Explore the basic data structure of Redis design and implementation of 1:Redis 07/09 Update SLTechnology News&Howtos

Explore the basic data structure of Redis design and implementation of 1:Redis

2025-07-09 Update From: SLTechnology News&Howtos shulou NAV: SLTechnology News&Howtos > Database >

Shulou(Shulou.com)06/01 Report--

This article is from the Internet.

This series of articles will be sorted out in my Java interview Guide warehouse on GitHub. Please check out more wonderful content in my warehouse.

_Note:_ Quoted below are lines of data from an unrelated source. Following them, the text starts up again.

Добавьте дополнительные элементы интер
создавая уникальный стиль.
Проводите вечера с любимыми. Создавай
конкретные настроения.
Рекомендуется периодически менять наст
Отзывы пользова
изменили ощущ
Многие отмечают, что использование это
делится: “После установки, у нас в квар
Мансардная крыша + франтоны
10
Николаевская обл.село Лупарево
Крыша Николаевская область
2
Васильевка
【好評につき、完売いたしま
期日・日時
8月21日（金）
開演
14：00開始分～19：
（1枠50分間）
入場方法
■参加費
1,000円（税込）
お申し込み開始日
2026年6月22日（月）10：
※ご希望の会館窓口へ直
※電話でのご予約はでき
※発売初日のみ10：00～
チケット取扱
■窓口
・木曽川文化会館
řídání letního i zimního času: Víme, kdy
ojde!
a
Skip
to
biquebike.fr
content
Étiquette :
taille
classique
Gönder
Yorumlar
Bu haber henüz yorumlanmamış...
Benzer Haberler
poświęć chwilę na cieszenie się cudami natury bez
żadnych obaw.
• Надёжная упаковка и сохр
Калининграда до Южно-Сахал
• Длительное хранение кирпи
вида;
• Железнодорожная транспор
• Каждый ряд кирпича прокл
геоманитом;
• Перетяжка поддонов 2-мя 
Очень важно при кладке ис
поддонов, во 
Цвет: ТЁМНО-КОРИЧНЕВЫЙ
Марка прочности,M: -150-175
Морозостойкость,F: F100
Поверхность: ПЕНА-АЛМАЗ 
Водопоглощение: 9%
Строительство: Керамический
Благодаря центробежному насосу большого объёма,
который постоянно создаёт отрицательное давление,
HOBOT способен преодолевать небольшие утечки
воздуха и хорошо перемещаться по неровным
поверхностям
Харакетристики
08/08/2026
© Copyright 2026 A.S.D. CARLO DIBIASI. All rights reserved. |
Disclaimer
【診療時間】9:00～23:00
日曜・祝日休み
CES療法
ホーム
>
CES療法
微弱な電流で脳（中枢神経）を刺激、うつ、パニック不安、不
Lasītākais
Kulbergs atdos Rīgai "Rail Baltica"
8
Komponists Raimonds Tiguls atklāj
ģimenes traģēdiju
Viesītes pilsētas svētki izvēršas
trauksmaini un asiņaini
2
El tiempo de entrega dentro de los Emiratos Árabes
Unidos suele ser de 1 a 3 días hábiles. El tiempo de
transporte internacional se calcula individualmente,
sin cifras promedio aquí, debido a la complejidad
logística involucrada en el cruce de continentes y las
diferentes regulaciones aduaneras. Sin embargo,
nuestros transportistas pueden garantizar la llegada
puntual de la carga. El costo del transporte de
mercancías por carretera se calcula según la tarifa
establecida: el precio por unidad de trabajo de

Https://github.com/h3pl/Java-Tutorial

Have some trouble with Star if you like.

The article was first posted on my personal blog:

Www.how2playlife.com

This article is one of "exploring the Design and implementation of Java" on the official account of Wechat [Redis Technology]. Part of the content of this article comes from the network. In order to explain the topic of this article clearly and thoroughly, and integrate a lot of technical blog content that I think is good, quote some good blog articles, if there is any infringement, please contact the author.

This series of blog posts will show you how to start to advanced, the basic usage of Redis, the basic data structure of Redis, and some advanced usage. At the same time, you also need to further understand the underlying data structure of Redis. Then, it will also bring Redis master-slave replication, clustering, distributed locks and other related content, as well as some usage and precautions as a cache. So that you can have a more complete understanding of the whole Redis-related technology system and form your own knowledge framework.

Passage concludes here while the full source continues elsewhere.